(Dir: Morten Tyldum, 2011)
Over the last few years there seems to have been a pretty serious realisation in the UK that Scandinavians produce some good and interesting thrillers. Perhaps this started with the insane literary success of The Girl With the Dragon Tattoo and the whole Millennium trilogy, but in visual form it seemed to have been when the BBC adapted the Swedish detective show Wallander. Now of course this has extended as far as Hollywood and the US television networks. There’s definitely something very culturally interesting about the darkness hinted at within these works that are being exported, and fortunately those in the UK are in an enviable position to be exposed to them.
The latest export is Headhunters (Hodejegerne), the film version of Norwegian author Jo Nesbø’s novel. It follows Roger (Aksel Hennie), who to the world appears to be an extremely successful headhunter, living in a large modern house with his beautiful gallery curating wife Diana (Synnøve Macody Lund), but secretly he is an accomplished art thief, which unbeknownst to Diana allows him to barely keep her in the life she is now accustomed too. At a gallery opening he is introduced to the good looking and slightly mysterious Clas (Nikolaj Coster-Waldau), and it’s from this encounter that Roger’s life rapidly begins to unravel beneath him.

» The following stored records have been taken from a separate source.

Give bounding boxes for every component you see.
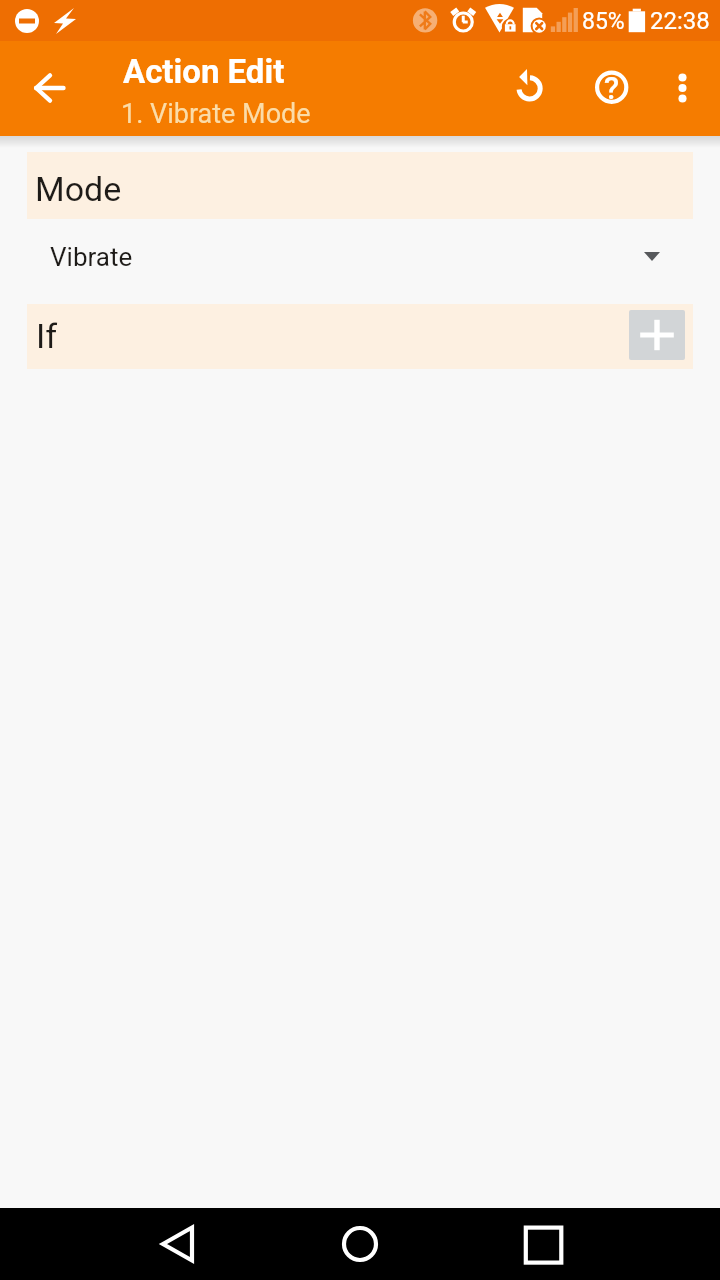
button[interactable]: More options (646, 52, 718, 124)
button[interactable]: Add condition (629, 310, 685, 360)
staticText: If (36, 316, 58, 356)
staticText: 85% (582, 8, 625, 35)
button[interactable]: Back (141, 1208, 213, 1280)
button[interactable]: Vibrate (0, 219, 720, 304)
staticText: 1. Vibrate Mode (121, 98, 311, 130)
staticText: Action Edit (123, 52, 285, 91)
staticText: ? (604, 70, 620, 106)
button[interactable]: Recent apps (506, 1208, 578, 1280)
button[interactable]: Home (324, 1208, 396, 1280)
staticText: Vibrate (50, 242, 133, 272)
button[interactable]: Navigate up (12, 52, 84, 124)
button[interactable]: Undo (493, 52, 565, 124)
button[interactable]: Help (575, 52, 647, 124)
button[interactable]: Mode (27, 152, 693, 219)
staticText: Mode (35, 169, 122, 209)
staticText: 22:38 (650, 7, 710, 35)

The mark of a good thriller is that it should not only be thrilling, but that it keeps you guessing as to what’s really going on and how the protagonist(s) are going to deal with whatever situation they are put into. Headhunters excels at this. Roger is thrown into a number of different difficult scenarios as the film progresses, but manages to deal with them in a way that seems logical. He’s a flawed man, but that makes him seem more real and believable, and Hennie really does inhabit this character. It’s a great performance which allows the film to work. And like all good thrillers it does a great job of concealing the truth until the end, leading to a satisfying conclusion.
Fortunately the antagonist of the piece, Clas, is thoroughly convincing too. A believable background is established for him early on and allows for an element of menace to be prevalent. He’s also fairly likeable in the early parts of the film so you're never totally certain how much of a threat he really is to Roger. The film itself is well shot and directed, and I thought the score does a great job of building tension in some scenes.

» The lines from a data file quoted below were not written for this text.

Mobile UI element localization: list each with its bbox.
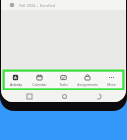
button[interactable]: Assignments: [75, 72, 99, 88]
button[interactable]: Back: [91, 90, 105, 102]
button[interactable]: Home: [57, 90, 71, 102]
staticText: More: [107, 82, 116, 87]
button[interactable]: Activity: [4, 72, 27, 88]
staticText: Assignments: [77, 82, 98, 87]
button[interactable]: More: [99, 72, 123, 88]
staticText: Activity: [10, 82, 22, 87]
button[interactable]: Tasks: [51, 72, 75, 88]
staticText: Calendar: [32, 82, 47, 87]
staticText: Fall 2024 – Enrolled: [19, 3, 56, 8]
button[interactable]: Recent apps: [22, 90, 36, 102]
button[interactable]: Calendar: [27, 72, 51, 88]
staticText: Tasks: [59, 82, 68, 87]
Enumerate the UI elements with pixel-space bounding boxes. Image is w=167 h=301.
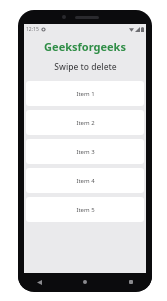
button[interactable]: Recent apps xyxy=(124,275,138,289)
staticText: Item 5 xyxy=(76,206,95,214)
staticText: Swipe to delete xyxy=(54,61,117,73)
button[interactable]: Item 4 xyxy=(26,168,144,193)
staticText: 12:15 xyxy=(26,26,39,33)
staticText: Item 3 xyxy=(76,148,95,156)
button[interactable]: Item 3 xyxy=(26,139,144,164)
button[interactable]: Item 5 xyxy=(26,197,144,222)
button[interactable]: Item 1 xyxy=(26,81,144,106)
button[interactable]: Home xyxy=(78,275,92,289)
staticText: Item 4 xyxy=(76,177,95,185)
staticText: Item 2 xyxy=(76,119,95,127)
button[interactable]: Item 2 xyxy=(26,110,144,135)
button[interactable]: Back xyxy=(32,275,46,289)
staticText: Item 1 xyxy=(76,90,95,98)
staticText: Geeksforgeeks xyxy=(44,39,126,54)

Part of the appeal of the stories from this area of the world is that the culture seems to be deeply ingrained within them, for better or for worse of what that represents. To go back to the Millennium trilogy of films, their Swedish nature is inherently important to the stories and adds a deep layer of complexity and darkness. When Steve Zaillian wrote the Hollywood remake of The Girl With the Dragon Tattoo, he wisely kept the Swedish setting, as to divorce it from this would’ve meant removing something elemental to it. In Headhunters the Norwegian setting actually plays a less important role to the overall story, but it still gives it a certain rawness and mystery, which adds something to the mix. Ultimately though the story is good enough to be commutable to other languages, which means we should probably expect the Hollywood remake soon.
It’s fair to say that Headhunters is one of the best thrillers I’ve seen in quite some time. It perfectly fulfills what you need from the genre, by playing cat and mouse and keeping you guessing the whole way through, which is to say it expertly puts you in the position of the protagonist, who is a fascinating character. There is a darkness running through it and it's necessarily violent when it needs to be, which are points strongly in its favour. I’ve not read the book (nor any of Jo Nesbø’s novels) so I can’t say how closely it hews to that, but without any prior knowledge it stands more than adequately on its own two feet. It’s interesting because the day before watching Headhunters I saw The Cold Light Of Day, which is a pretty poor example of what a thriller should be. Perhaps that made me appreciate Headhunters even more, because it’s so satisfying to watch something that properly delivers.